Winter was her favourite season. Vulnerable, the tree allowed a look deep within its angles. On one such occasion she had spied an abandoned nest.
And then one morning in early spring, a bird returned to the nest. Fascinated she watched as it dipped and fluttered to finally reveal three eggs. The eggs reminded her of the ocean, how the waters blended, washed and mixed from dark to the lightest shade of blue.
Under a blanket of stars she had drifted to sleep. Songs threaded through dreams, the notes traveled up through the clouds and beyond delighting the stars. The stalwart cherry tree stood, a sentry outside her window.

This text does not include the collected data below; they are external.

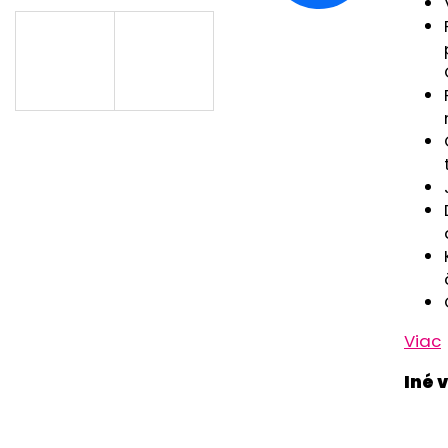
RUŽOVÁ BABY
OUTLAST® - MOD
€9,62
€41,98
Viac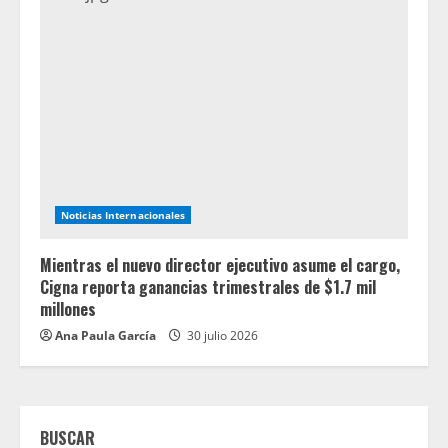
Noticias Internacionales
Mientras el nuevo director ejecutivo asume el cargo,
Cigna reporta ganancias trimestrales de $1.7 mil
millones
Ana Paula García
30 julio 2026
BUSCAR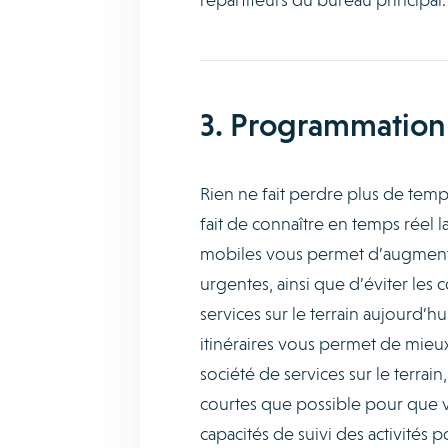
3. Programmation 
Rien ne fait perdre plus de temp
fait de connaître en temps réel l
mobiles vous permet d’augment
urgentes, ainsi que d’éviter les c
services sur le terrain aujourd’h
itinéraires vous permet de mieux 
société de services sur le terrain
courtes que possible pour que v
capacités de suivi des activités p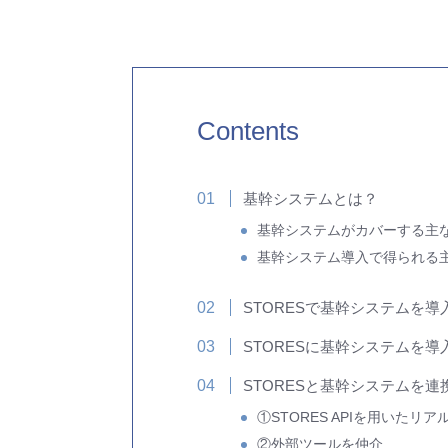
Contents
基幹システムとは？
基幹システムがカバーする主
基幹システム導入で得られる
STORESで基幹システムを
STORESに基幹システムを導
STORESと基幹システムを
①STORES APIを用いたリ
②外部ツールを仲介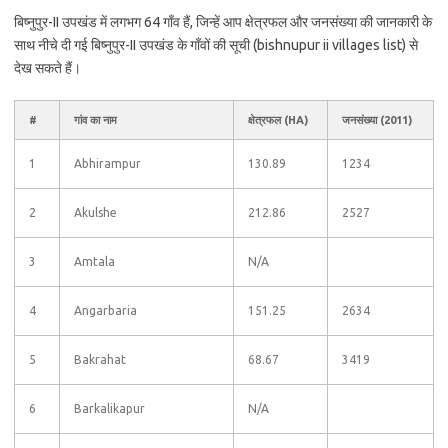
बिष्नुपुर-II उपखंड में लगभग 64 गाँव हैं, जिन्हें आप क्षेत्रफल और जनसंख्या की जानकारी के
साथ नीचे दी गई बिष्नुपुर-II उपखंड के गाँवों की सूची (bishnupur ii villages list) से
देख सकते हैं।
#
गांव का नाम
क्षेत्रफल (HA)
जनसंख्या (2011)
1
Abhirampur
130.89
1234
2
Akulshe
212.86
2527
3
Amtala
N/A
4
Angarbaria
151.25
2634
5
Bakrahat
68.67
3419
6
Barkalikapur
N/A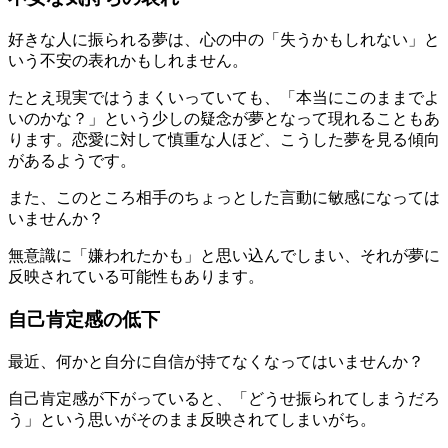
好きな人に振られる夢は、心の中の「失うかもしれない」と
いう不安の表れかもしれません。
たとえ現実ではうまくいっていても、「本当にこのままでよ
いのかな？」という少しの疑念が夢となって現れることもあ
ります。恋愛に対して慎重な人ほど、こうした夢を見る傾向
があるようです。
また、このところ相手のちょっとした言動に敏感になっては
いませんか？
無意識に「嫌われたかも」と思い込んでしまい、それが夢に
反映されている可能性もあります。
自己肯定感の低下
最近、何かと自分に自信が持てなくなってはいませんか？
自己肯定感が下がっていると、「どうせ振られてしまうだろ
う」という思いがそのまま反映されてしまいがち。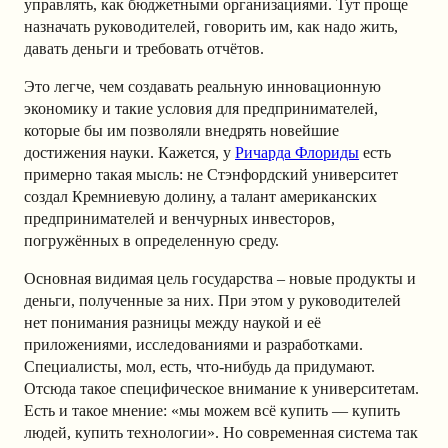
управлять, как бюджетными организациями. Тут проще
назначать руководителей, говорить им, как надо жить,
давать деньги и требовать отчётов.
Это легче, чем создавать реальную инновационную
экономику и такие условия для предпринимателей,
которые бы им позволяли внедрять новейшие
достижения науки. Кажется, у
Ричарда Флориды
есть
примерно такая мысль: не Стэнфордский университет
создал Кремниевую долину, а талант американских
предпринимателей и венчурных инвесторов,
погружённых в определенную среду.
Основная видимая цель государства – новые продукты и
деньги, полученные за них. При этом у руководителей
нет понимания разницы между наукой и её
приложениями, исследованиями и разработками.
Специалисты, мол, есть, что-нибудь да придумают.
Отсюда такое специфическое внимание к университетам.
Есть и такое мнение: «мы можем всё купить — купить
людей, купить технологии». Но современная система так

Snap shot memories surface on a whim, the grainy Polaroid images of long ago spent in a small house on a quiet street. She remembered how the wind sang as it passed through the cherry tree’s branches. Sometimes the notes rang soft as a lullaby. Other times, the notes were ominous, a slow, steady drumbeat of noise.
Now she stands, on a storm strewn street. In her hands is an empty and broken nest. She thinks, there is a certain beauty and strength here.
The woman yearns to return to her earliest memory of love, to a gentler time, to a moment when the window frame lifted to allow a peek at the world. Beyond the glass, life beckoned. She aches to rewrite her story. It was in that space of endless time, that she had felt at home.
She lifts the nest from the worn box and places it upon a glass pedestal plate, something a wee bit fancy. The woven twigs, the simple bits and bobs that fill it suggest an understated elegance. She sets the pedestal onto a worn whitewashed sideboard.
The nest was once strong and protective. This fact is not lost on her. Once upon a time it was a home. She notices the length of thick string that circles round. She resists an urge to pull the string loose.
Here on the sideboard the nest will sit. People wonder, why keep it? She smiles. Of course its true that the sun loves the moon. It will always return to kiss and tame the darkness. There is magic in the universe and beauty in the broken. The nest reminds her of all that truly matters in a life.
It’s also true that hope endures. The solid cherry tree still stands on guard in the middle of a backyard. She imagines that a gentle soul inhabits the room with the best view. She prays that the child is loved. The branches continue to tap on the windowpane. As the seasons change, the tree leaves gifts for another child to behold.